Loisette sat beside the fire, but her body was half-turned from it toward the man on the sofa. She was not agitated outwardly, but within there was that fire which burns up life and hope and all the things that come between us and great issues. It had burned up everything in her except one thought, one powerful motive. She had been deeply wronged, and justice had been about to give "an eye for an eye and a tooth for a tooth." But the man lying there had come to sweep away the scaffolding of justice--he had come for that.
Perhaps he might arrive at Askatoon before the stroke of the hour, but still he would be too late, for in her pocket now was the Governor's reprieve. The man had slept soundly. His wallet was still in his breast; but the reprieve was with her.
If he left without discovering his loss, and got well on his way, and discovered it then, it would be too late. If he returned--she only saw one step before her, she would wait for that, and deal with it when it came.
She was thinking of Lucy, of her own lover ruined and gone. She was calm in her madness.
At the first light of the moon she roused him. She had put food into his fur-coat pocket, and after he had drunk a bowl of hot pea-soup, while she told him his course again, she opened the door, and he pa.s.sed out into the night. He started forward without a word, but came back again and caught her hand.
"_Pardon_," he said; "I go forget everyt'ing except _dat_. But I t'ink what you do for me, it is better than all my life. _Bien sur_, I will come again, when I get my mind to myself. Ah, but you are beautibul," he said, "an' you not happy. Well, I come again--yes, _a Dieu._"
He was gone into the night, with the moon silvering the sky, and the steely frost eating into the sentient life of this northern world. Inside the house, with the bearskin blind dropped at the window again, and the fire blazing high, Loisette sat with the Governor's reprieve in her hand.
Looking at it, she wondered why it had been given to Ba'tiste Caron and not to a police-officer. Ah yes, it was plain--Ba'tiste was a woodsman and plainsman, and could go far more safely than a constable, and faster.
Ba'tiste had reason for going fast, and he would travel night and day--he was travelling night and day indeed. And now Ba'tiste might get there, but the reprieve would not.
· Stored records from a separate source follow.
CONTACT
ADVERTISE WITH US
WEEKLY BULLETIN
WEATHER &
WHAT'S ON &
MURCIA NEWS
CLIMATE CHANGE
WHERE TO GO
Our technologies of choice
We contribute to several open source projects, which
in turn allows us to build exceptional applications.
He would not be able to stop the hanging of Haman--the hanging of Rube Haman.
A change came over her. Her eyes blazed, her breast heaved now. She had been so quiet, so cold and still. But life seemed moving in her once again. The woman, Kate Wimper, who had helped to send two people to their graves, would now drink the dregs of shame, if she was capable of shame--would be robbed of her happiness, if so be she loved Rube Haman.
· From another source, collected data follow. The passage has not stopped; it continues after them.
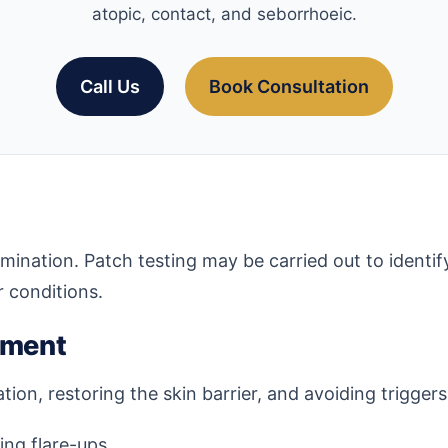
atopic, contact, and seborrhoeic.
Call Us
Book Consultation
amination. Patch testing may be carried out to identif
r conditions.
ement
on, restoring the skin barrier, and avoiding trigger
ng flare-ups.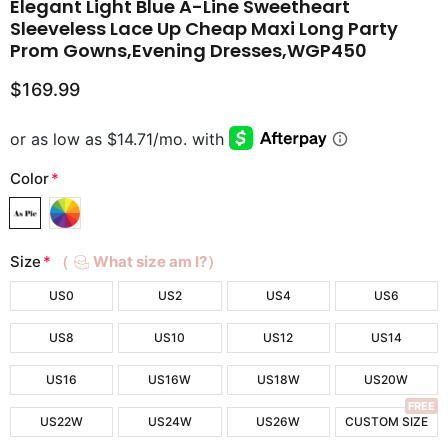
Elegant Light Blue A-Line Sweetheart
Sleeveless Lace Up Cheap Maxi Long Party
Prom Gowns,Evening Dresses,WGP450
$169.99
Color
*
Size
*
（
What size am I?）
US0
US2
US4
US6
US8
US10
US12
US14
US16
US16W
US18W
US20W
FREE
US22W
US24W
US26W
CUSTOM SIZE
She stood up, as though to put the paper in the fire, but paused suddenly at one thought--_Rube Haman was innocent of murder._
Even so, he was not innocent of Lucy's misery and death, or the death of the little one who only opened its eyes to the light for an instant, and then went into the dark again. But truly she was justified! When Haman was gone things would go on just the same--and she had been so bitter, her heart had been pierced as with a knife these past three years. Again she held out her hand to the fire, but suddenly she gave a little cry and put her hand to her head. There was Ba'tiste!